EXERCISE GOAL:
An exact copy of all the data below is needed, without its pictures.

RECORDS SUPPLIED:

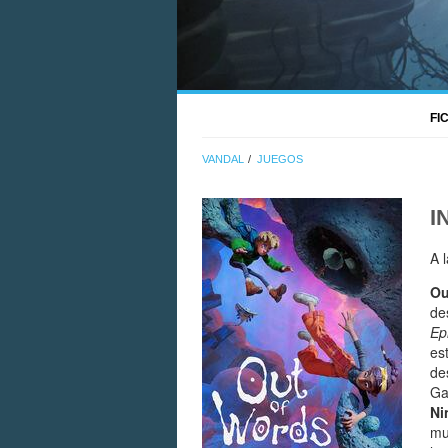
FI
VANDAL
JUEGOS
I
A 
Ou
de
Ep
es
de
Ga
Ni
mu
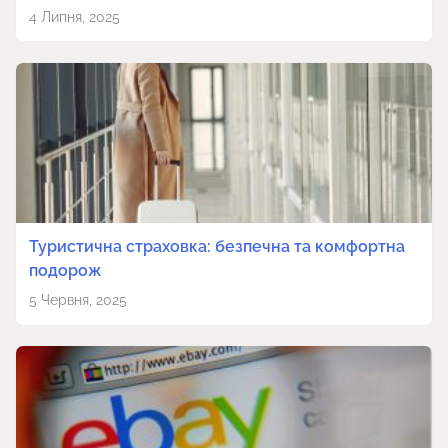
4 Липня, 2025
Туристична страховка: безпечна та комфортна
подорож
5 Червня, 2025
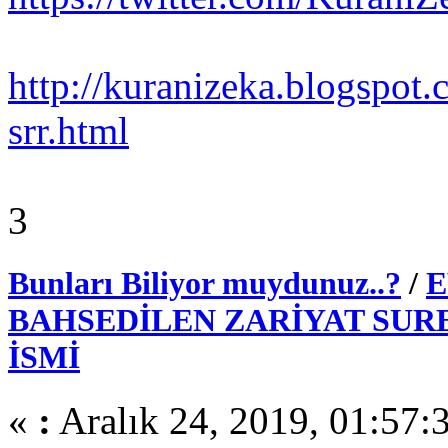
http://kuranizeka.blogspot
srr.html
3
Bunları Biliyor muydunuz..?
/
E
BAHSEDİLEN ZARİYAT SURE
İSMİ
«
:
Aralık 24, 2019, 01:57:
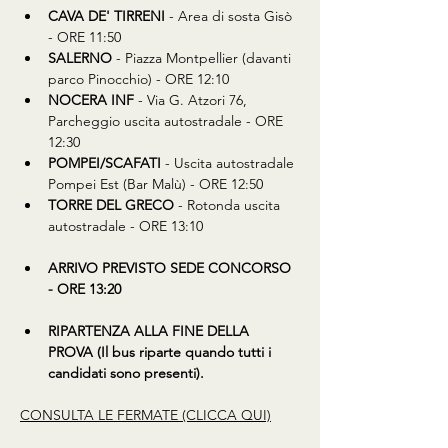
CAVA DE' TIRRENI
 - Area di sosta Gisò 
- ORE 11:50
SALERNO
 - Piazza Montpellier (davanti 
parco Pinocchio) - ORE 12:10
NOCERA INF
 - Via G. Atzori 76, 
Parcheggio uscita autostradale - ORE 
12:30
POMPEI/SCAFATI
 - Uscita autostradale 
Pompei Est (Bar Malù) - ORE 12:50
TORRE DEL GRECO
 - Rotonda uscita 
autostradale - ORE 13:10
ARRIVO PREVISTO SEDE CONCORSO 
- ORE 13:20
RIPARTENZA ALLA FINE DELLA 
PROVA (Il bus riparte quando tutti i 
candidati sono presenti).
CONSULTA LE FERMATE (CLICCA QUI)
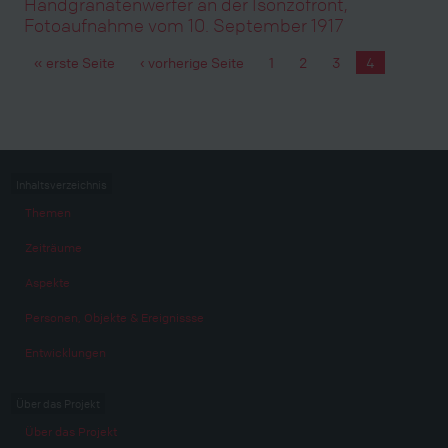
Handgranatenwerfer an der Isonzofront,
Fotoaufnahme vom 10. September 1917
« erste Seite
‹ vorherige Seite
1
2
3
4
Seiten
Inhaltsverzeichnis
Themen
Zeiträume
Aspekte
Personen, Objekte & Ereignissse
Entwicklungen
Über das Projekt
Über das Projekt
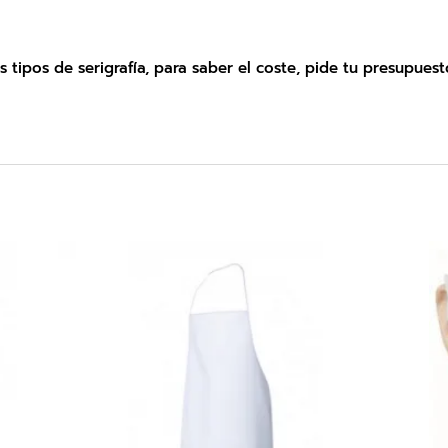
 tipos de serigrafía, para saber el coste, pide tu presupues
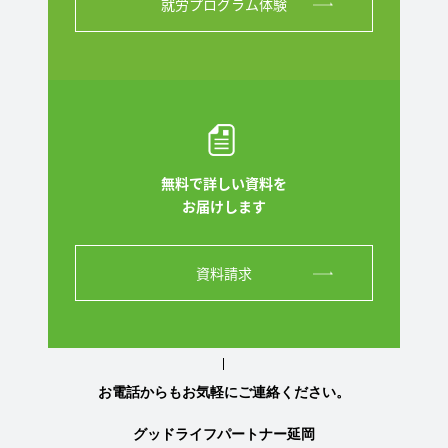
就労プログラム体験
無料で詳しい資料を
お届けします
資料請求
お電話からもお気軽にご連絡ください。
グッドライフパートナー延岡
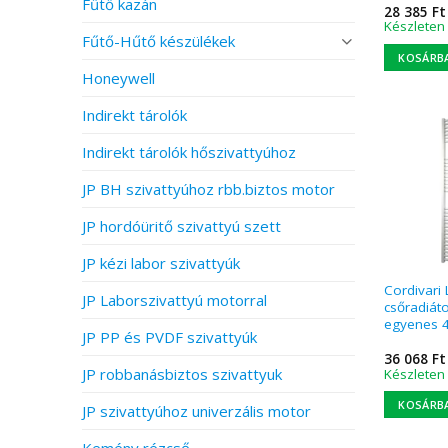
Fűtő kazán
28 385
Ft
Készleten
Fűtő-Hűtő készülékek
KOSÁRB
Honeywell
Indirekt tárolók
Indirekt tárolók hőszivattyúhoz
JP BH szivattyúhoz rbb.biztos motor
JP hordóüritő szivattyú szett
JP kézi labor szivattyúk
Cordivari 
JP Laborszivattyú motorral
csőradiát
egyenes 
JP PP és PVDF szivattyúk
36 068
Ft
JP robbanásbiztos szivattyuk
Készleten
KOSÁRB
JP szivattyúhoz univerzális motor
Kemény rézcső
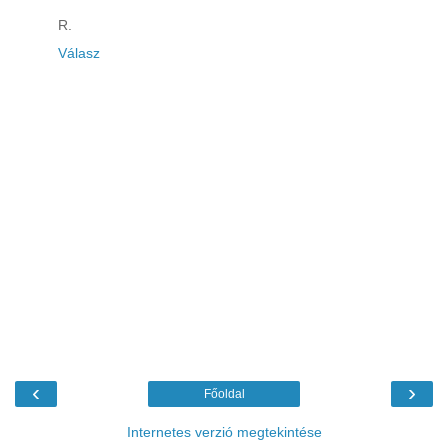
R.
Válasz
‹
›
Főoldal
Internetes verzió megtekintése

SOLVED EXERCISE:
FI
VANDAL
JUEGOS
I
A 
Ou
de
Ep
es
de
Ga
Ni
mu
4 Липня, 2025
Туристична страховка: безпечна та комфортна
подорож
5 Червня, 2025
http://kuranizeka.blogspot
srr.html
3
Bunları Biliyor muydunuz..?
/
E
BAHSEDİLEN ZARİYAT SURE
İSMİ
«
:
Aralık 24, 2019, 01:57:
CAVA DE' TIRRENI
 - Area di sosta Gisò 
- ORE 11:50
SALERNO
 - Piazza Montpellier (davanti 
parco Pinocchio) - ORE 12:10
NOCERA INF
 - Via G. Atzori 76, 
Parcheggio uscita autostradale - ORE 
12:30
POMPEI/SCAFATI
 - Uscita autostradale 
Pompei Est (Bar Malù) - ORE 12:50
TORRE DEL GRECO
 - Rotonda uscita 
autostradale - ORE 13:10
ARRIVO PREVISTO SEDE CONCORSO 
- ORE 13:20
RIPARTENZA ALLA FINE DELLA 
PROVA (Il bus riparte quando tutti i 
candidati sono presenti).
CONSULTA LE FERMATE (CLICCA QUI)
Handgranatenwerfer an der Isonzofront,
Fotoaufnahme vom 10. September 1917
« erste Seite
‹ vorherige Seite
1
2
3
4
Seiten
Inhaltsverzeichnis
Themen
Zeiträume
Aspekte
Personen, Objekte & Ereignissse
Entwicklungen
Über das Projekt
Über das Projekt
 tipos de serigrafía, para saber el coste, pide tu presupues
就労プログラム体験
無料で詳しい資料を
お届けします
資料請求
お電話からもお気軽にご連絡ください。
グッドライフパートナー延岡
Fűtő kazán
28 385
Ft
Készleten
Fűtő-Hűtő készülékek
KOSÁRB
Honeywell
Indirekt tárolók
Indirekt tárolók hőszivattyúhoz
JP BH szivattyúhoz rbb.biztos motor
JP hordóüritő szivattyú szett
JP kézi labor szivattyúk
Cordivari 
JP Laborszivattyú motorral
csőradiát
egyenes 
JP PP és PVDF szivattyúk
36 068
Ft
JP robbanásbiztos szivattyuk
Készleten
KOSÁRB
JP szivattyúhoz univerzális motor
Kemény rézcső
R.
Válasz
‹
›
Főoldal
Internetes verzió megtekintése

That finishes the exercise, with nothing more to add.